WHAT YOU NEED TO DO >> Repeat verbatim every line of the material, beginning at the line that holds "رضي الله تعالى عنه، صاحب رسول الله" and ending at its last line.
(Beginning of LISTED RECORDS)
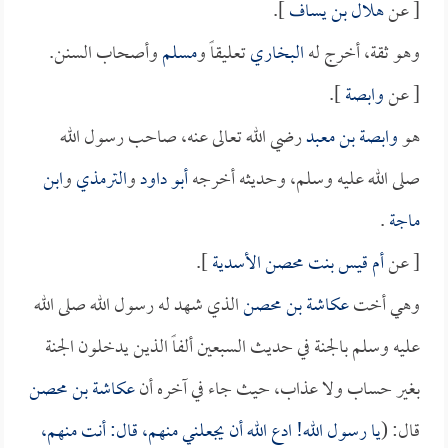
[ عن
هلال بن يساف
].
وهو ثقة، أخرج له
البخاري
تعليقاً و
مسلم
وأصحاب السنن.
[ عن
وابصة
].
هو
وابصة بن معبد
رضي الله تعالى عنه، صاحب رسول الله
صلى الله عليه وسلم، وحديثه أخرجه
أبو داود
و
الترمذي
و
ابن
ماجة
.
[ عن
أم قيس بنت محصن الأسدية
].
وهي أخت
عكاشة بن محصن
الذي شهد له رسول الله صلى الله
عليه وسلم بالجنة في حديث السبعين ألفاً الذين يدخلون الجنة
بغير حساب ولا عذاب، حيث جاء في آخره أن
عكاشة بن محصن
قال: (
يا رسول الله! ادع الله أن يجعلني منهم، قال: أنت منهم،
(End of LISTED RECORDS)
SOLVED PROBLEM >>
رضي الله تعالى عنه، صاحب رسول الله
صلى الله عليه وسلم، وحديثه أخرجه
أبو داود
و
الترمذي
و
ابن
ماجة
.
[ عن
أم قيس بنت محصن الأسدية
].
وهي أخت
عكاشة بن محصن
الذي شهد له رسول الله صلى الله
عليه وسلم بالجنة في حديث السبعين ألفاً الذين يدخلون الجنة
بغير حساب ولا عذاب، حيث جاء في آخره أن
عكاشة بن محصن
قال: (
يا رسول الله! ادع الله أن يجعلني منهم، قال: أنت منهم،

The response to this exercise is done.